> _YOUR OBJECTIVE_
Would you please write out the records below exactly as they appear?

══ DATA TO USE ══

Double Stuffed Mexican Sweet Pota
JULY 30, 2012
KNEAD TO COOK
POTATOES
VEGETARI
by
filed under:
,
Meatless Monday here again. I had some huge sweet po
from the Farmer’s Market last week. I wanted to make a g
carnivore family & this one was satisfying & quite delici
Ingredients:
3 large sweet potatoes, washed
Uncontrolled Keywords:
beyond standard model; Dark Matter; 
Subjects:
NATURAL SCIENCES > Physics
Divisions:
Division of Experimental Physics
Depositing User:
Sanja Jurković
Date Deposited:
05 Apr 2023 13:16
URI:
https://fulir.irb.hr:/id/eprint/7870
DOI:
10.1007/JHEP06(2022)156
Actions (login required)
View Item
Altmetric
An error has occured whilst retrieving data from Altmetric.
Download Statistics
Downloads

═══

> _ANSWER SECTION_
Double Stuffed Mexican Sweet Pota
JULY 30, 2012
KNEAD TO COOK
POTATOES
VEGETARI
by
filed under:
,
Meatless Monday here again. I had some huge sweet po
from the Farmer’s Market last week. I wanted to make a g
carnivore family & this one was satisfying & quite delici
Ingredients:
3 large sweet potatoes, washed
Uncontrolled Keywords:
beyond standard model; Dark Matter; 
Subjects:
NATURAL SCIENCES > Physics
Divisions:
Division of Experimental Physics
Depositing User:
Sanja Jurković
Date Deposited:
05 Apr 2023 13:16
URI:
https://fulir.irb.hr:/id/eprint/7870
DOI:
10.1007/JHEP06(2022)156
Actions (login required)
View Item
Altmetric
An error has occured whilst retrieving data from Altmetric.
Download Statistics
Downloads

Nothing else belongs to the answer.